Polymyosite PM) : myopathie inflammatoire avec atteinte proximale symétrique suite à un processus immunopathologique CD8 cytotoxique restreint au complexe majeur d’histocompatibilité, avec installation subaiguë de déficit musculaire proximal symétrique avec augmentation des créatines kinases. Un tableau identique peut être observé dans les infections rétrovirales. La dermatomyosite (DM), similaire présente en plus une atteinte cutanée, la myosite à inclusions (IBM)est une forme lentement progressive idiopathique des hommes > 50 ans.

Incidence  : les myosites sont rares, incidence de 0,5 à 8/106, prévalence de six à sept / 100 000. Prédominance féminine (2/1), ne touche quasiment pas les enfants. Rares cas familiaux

Génétique   : les haplotypes B8, DR3 sont plus fréquents dans les PM et les DM de race blanche, des PM non de sujets africains compliquées avec B7 et DRw6 ; dans les PM avec anticorps antisynthétases avec DR3, DRw6, DRw52 et DQa4 ; dans les PM avec anticorps anti-SRP avec DR5, DRw52 et DQa3 et lors des PM induites par la D-pénicillamine avec DR4, B18, B35.

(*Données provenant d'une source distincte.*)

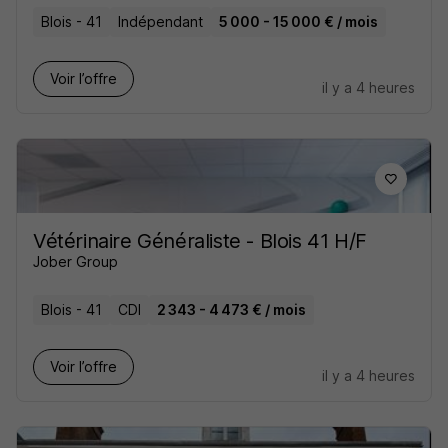
Blois - 41
Indépendant
5 000 - 15 000 € / mois
Voir l’offre
il y a 4 heures
Vétérinaire Généraliste - Blois 41 H/F
Jober Group
Blois - 41
CDI
2 343 - 4 473 € / mois
Voir l’offre
il y a 4 heures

Clinique  : symptômes de début insidieux en 3-6 mois, parfois aigu voire brutal, dans les formes sévères, avec un événement déclenchant et une évolution chronique ou subaiguë. Pathologie indolore, sans rash, ni atteinte oculomotrice (atteinte faciale rare), ni atteinte sensorielle, parfois, arthralgies. Faiblesse musculaire proximale (ceintures scapulaires et surtout pelviennes et sur les muscles cervicaux aggravant le pronostic fonctionnel), symétrique des membres non sélective en plusieurs semaines à plusieurs mois, parfois distale en fin d’évolution, parfois douleurs ou sensibilité. L’intensité de la faiblesse musculaire varie d’un sujet à un autre de la simple gêne fonctionnelle à la paralysie flasque avec grabatisation. Dysphagie par atteinte oropharyngée et œsophagienne (atteinte de la musculature striée du pharynx et de l’œsophage >) dans 1/3 des cas (mauvais pronostic, comme la dysphonie plus rare, troubles de la déglutition et des fausses routes conditionnant le pronostic vital).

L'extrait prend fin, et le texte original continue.